Does Nuxeo EP offer applicative incremental backup and restore features? If not, is there any third party software or component that offers this?

A:

Nuxeo EP offers an applicative data import/export service (using XML serialization of documents) that can be used as an incremental backup/restore system. For an efficient backup system, Nuxeo recommends using native RDBMS tools (that can offer incremental backups, snapshots, hot restore, etc.).

Q:

What is the measured performance of backup and restore tools (processed content objects by time unit, backup time / restore time ratio, impact on application)?

A:

The restoration speed is the native database write performances. We do not have more statistics yet (but should be available by July 2007, benchmark are in progress on this point).

Q:

What is the procedure to achieve a consistent backup / restore of a repository? What are the measured performances? Impacts on service / operations?

A:

When all datasources for storage are using the same database (the recommended setup), the RDBMS can achieve a consistent backup (usually at low cost for the user service). Restore can only be launched when the system is stopped.

Q:

What is the procedure to restore one content object (files + metadata)? Idem for a set of content object (ex: all document for a given user, all documents from a folder, all document matching a set a criteria)?

A:

Content object restore can be done using the import/export service. Here is the procedure to achieve this:

  1. Get IDs of content object to restore using, for example, the audit service/log (ex: get all DocIds from "CreateObject" log entries for a particular user).

  2. Get those document from a backup (done via the export service) and copy them in a directory (the standard export format use one directory per content object which is easing a lot this operation).
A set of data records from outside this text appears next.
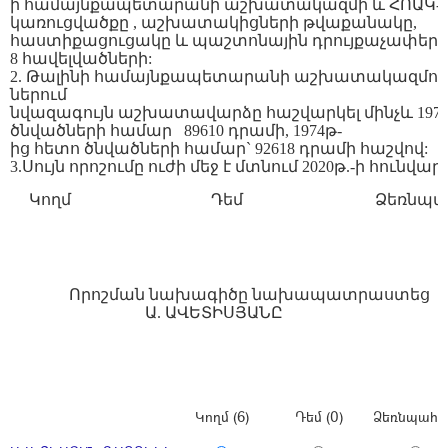
ի
համայնքապետարանի
աշխատակազմի
և
ՀՈԱԿ
-
կառուցվածքը ,
աշխատակիցների
թվաքանակը
,
հաստիքացուցակը
և
պաշտոնային
դրույքաչափերը
8
հավելվածների
:
2.
Թալինի
համայնքապետարանի
աշխատակազմու
ներում
նվազագույն
աշխատավարձը
հաշվարկել
մինչև
197
ծնվածների
համար
89610
դրամի
, 1974
թ
-
ից
հետո
ծնվածների
համար
` 92618
դրամի
հաշվով
:
3.
Սույն
որոշումը
ուժի
մեջ
է
մտնում
2020
թ
.-
ի
հունվար
Կողմ
Դեմ
Ձեռնպա
Որոշման նախագիծը նախապատրաստեց
Ա
.
ԱՎԵՏԻՍՅԱՆԸ
Կողմ (6)
Դեմ (0)
Ձեռնպահ (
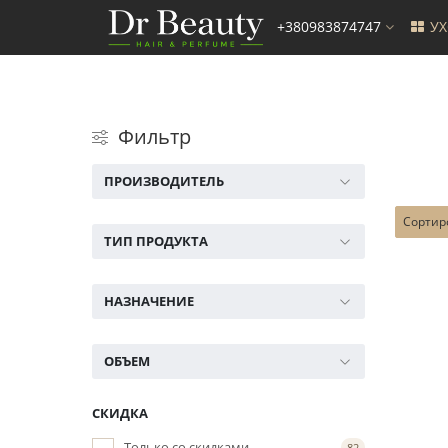
+380983874747
У
Фильтр
ПРОИЗВОДИТЕЛЬ
Сортир
ТИП ПРОДУКТА
НАЗНАЧЕНИЕ
ОБЪЕМ
СКИДКА
Только со cкидками
82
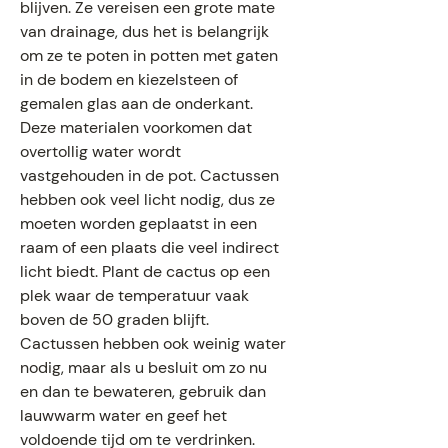
blijven. Ze vereisen een grote mate
van drainage, dus het is belangrijk
om ze te poten in potten met gaten
in de bodem en kiezelsteen of
gemalen glas aan de onderkant.
Deze materialen voorkomen dat
overtollig water wordt
vastgehouden in de pot. Cactussen
hebben ook veel licht nodig, dus ze
moeten worden geplaatst in een
raam of een plaats die veel indirect
licht biedt. Plant de cactus op een
plek waar de temperatuur vaak
boven de 50 graden blijft.
Cactussen hebben ook weinig water
nodig, maar als u besluit om zo nu
en dan te bewateren, gebruik dan
lauwwarm water en geef het
voldoende tijd om te verdrinken.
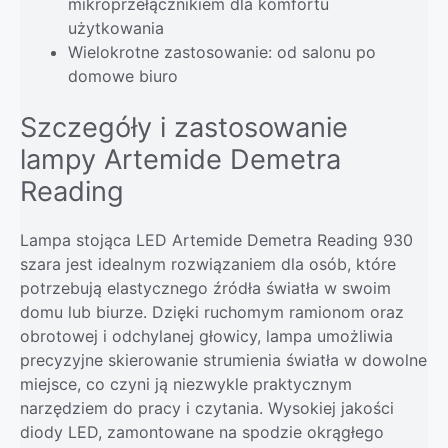
mikroprzełącznikiem dla komfortu
użytkowania
Wielokrotne zastosowanie: od salonu po
domowe biuro
Szczegóły i zastosowanie
lampy Artemide Demetra
Reading
Lampa stojąca LED Artemide Demetra Reading 930
szara jest idealnym rozwiązaniem dla osób, które
potrzebują elastycznego źródła światła w swoim
domu lub biurze. Dzięki ruchomym ramionom oraz
obrotowej i odchylanej głowicy, lampa umożliwia
precyzyjne skierowanie strumienia światła w dowolne
miejsce, co czyni ją niezwykle praktycznym
narzędziem do pracy i czytania. Wysokiej jakości
diody LED, zamontowane na spodzie okrągłego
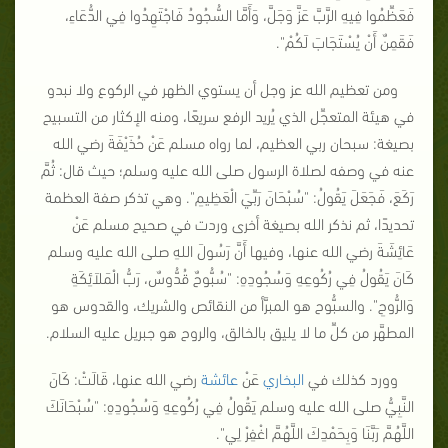
فَعَظِّمُوا فِيهِ الرَّبَّ عَزَّ وَجَلَّ، وَأَمَّا السُّجُودُ فَاجْتَهِدُوا فِي الدُّعَاءِ،
فَقَمِنٌ أَنْ يُسْتَجَابَ لَكُمْ"
.
ومن تعظيم الله عز وجل أن يستوي الظهر في الركوع ولا نبدو
في هيئة المتعجِّل الذي يُريد الرفع سريعًا، ومنه الإكثار من التسبيح
بصيغة: سبحان ربي العظيم، لما رواه مسلم عَنْ حُذَيْفَةَ رضي الله
عنه في وصفه لصلاة الرسول صلى الله عليه وسلم؛ حيث قال: ثُمَّ
رَكَعَ، فَجَعَلَ يَقُولُ:
"سُبْحَانَ رَبِّيَ الْعَظِيمِ"
. وهي تذكر صفة العظمة
تحديدًا، ثم نذكر الله بصيغة أخرى وردت في صحيح مسلم عَنْ
عَائِشَةَ رضي الله عنها، وفيها أَنَّ رَسُولَ اللهِ صلى الله عليه وسلم
كَانَ يَقُولُ فِي رُكُوعِهِ وَسُجُودِهِ:
"سُبُّوحٌ قُدُّوسٌ، رَبُّ الْمَلاَئِكَةِ
وَالرُّوحِ"
. والسبُّوح هو المبرَّأ من النقائص والشريك، والقدوس هو
المطهَّر من كلِّ ما لا يليق بالخالق، والروح هو جبريل عليه السلام.
وورد كذلك في
البخاري
عَنْ
عائشة
رضي الله عنها، قَالَتْ: كَانَ
النَّبِيُّ صلى الله عليه وسلم يَقُولُ فِي رُكُوعِهِ وَسُجُودِهِ:
"سُبْحَانَكَ
اللَّهُمَّ رَبَّنَا وَبِحَمْدِكَ اللَّهُمَّ اغْفِرْ لِي"
.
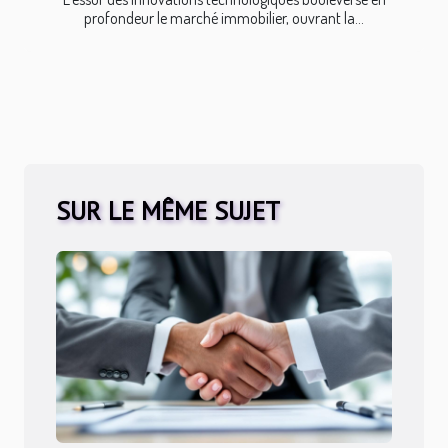
profondeur le marché immobilier, ouvrant la...
SUR LE MÊME SUJET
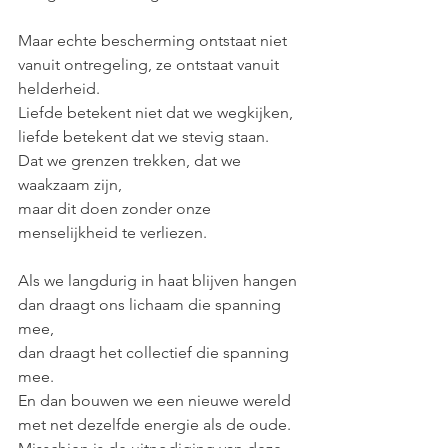
Maar echte bescherming ontstaat niet 
vanuit ontregeling, ze ontstaat vanuit 
helderheid.
Liefde betekent niet dat we wegkijken, 
liefde betekent dat we stevig staan. 
Dat we grenzen trekken, dat we 
waakzaam zijn, 
maar dit doen zonder onze 
menselijkheid te verliezen.
Als we langdurig in haat blijven hangen 
dan draagt ons lichaam die spanning 
mee, 
dan draagt het collectief die spanning 
mee.
En dan bouwen we een nieuwe wereld 
met net dezelfde energie als de oude.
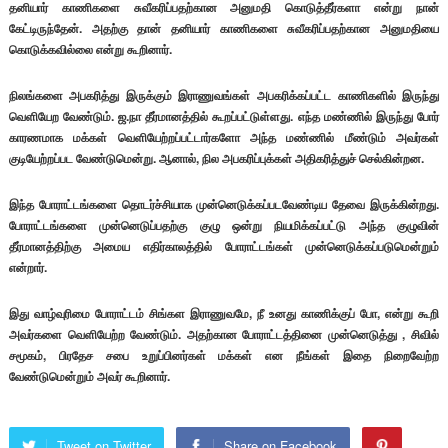
தனியார் காணிகளை சுவீகரிப்பதற்கான அனுமதி கொடுத்தீர்களா என்று நான்
கேட்டிருந்தேன். அதற்கு தான் தனியார் காணிகளை சுவீகரிப்பதற்கான அனுமதியை
கொடுக்கவில்லை என்று கூறினார்.
நிலங்களை அபகரித்து இருக்கும் இராணுவங்கள் அபகரிக்கப்பட்ட காணிகளில் இருந்து
வெளியேற வேண்டும். ஜ.நா தீர்மானத்தில் கூறப்பட்டுள்ளது. எந்த மண்ணில் இருந்து போர்
காரணமாக மக்கள் வெளியேற்றப்பட்டார்களோ அந்த மண்ணில் மீண்டும் அவர்கள்
குடியேற்றப்பட வேண்டுமென்று. ஆனால், நில அபகரிப்புக்கள் அதிகரித்துச் செல்கின்றன.
இந்த போராட்டங்களை தொடர்ச்சியாக முன்னெடுக்கப்படவேண்டிய தேவை இருக்கின்றது.
போராட்டங்களை முன்னெடுப்பதற்கு குழு ஒன்று நியமிக்கப்பட்டு அந்த குழுவின்
தீர்மானத்திற்கு அமைய எதிர்காலத்தில் போராட்டங்கள் முன்னெடுக்கப்படுமென்றும்
என்றார்.
இது வாழ்வுரிமை போராட்டம் சிங்கள இராணுவமே, நீ உனது காணிக்குப் போ, என்று கூறி
அவர்களை வெளியேற்ற வேண்டும். அதற்கான போராட்டத்தினை முன்னெடுத்து , சிவில்
சமூகம், பிரதேச சபை உறுப்பினர்கள் மக்கள் என நீங்கள் இதை நிறைவேற்ற
வேண்டுமென்றும் அவர் கூறினார்.
Tweet on Twitter
Share on Facebook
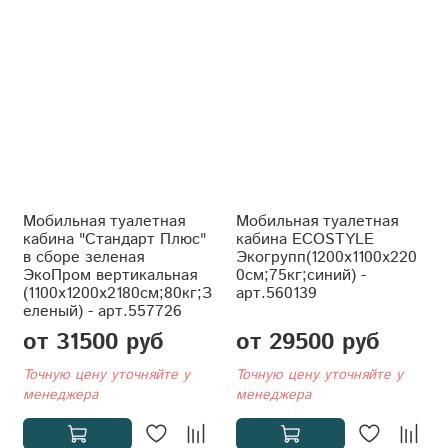
Мобильная туалетная
Мобильная туалетная
кабина "Стандарт Плюс"
кабина ECOSTYLE
в сборе зеленая
Экогрупп(1200x1100x220
ЭкоПром вертикальная
0см;75кг;синий) -
(1100x1200x2180см;80кг;З
арт.560139
еленый) - арт.557726
от 31500 руб
от 29500 руб
Точную цену уточняйте у
Точную цену уточняйте у
менеджера
менеджера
  3. Use a command line import/export client to (re-)import document in this directory.

  4. You're done.

Q:

How can a job scheduling / management service manage backup procedures (such as cron, anacron, CA Unicenter Autosys Job Management, etc.)? Is there any supported scripts?

A:

RDBMS backup can be handled as usual using legacy backup scripts for this RDBMS. Applicative backups can be launched using the import/export client CLI. There is not supported scripts at the moment (but they could easily be written).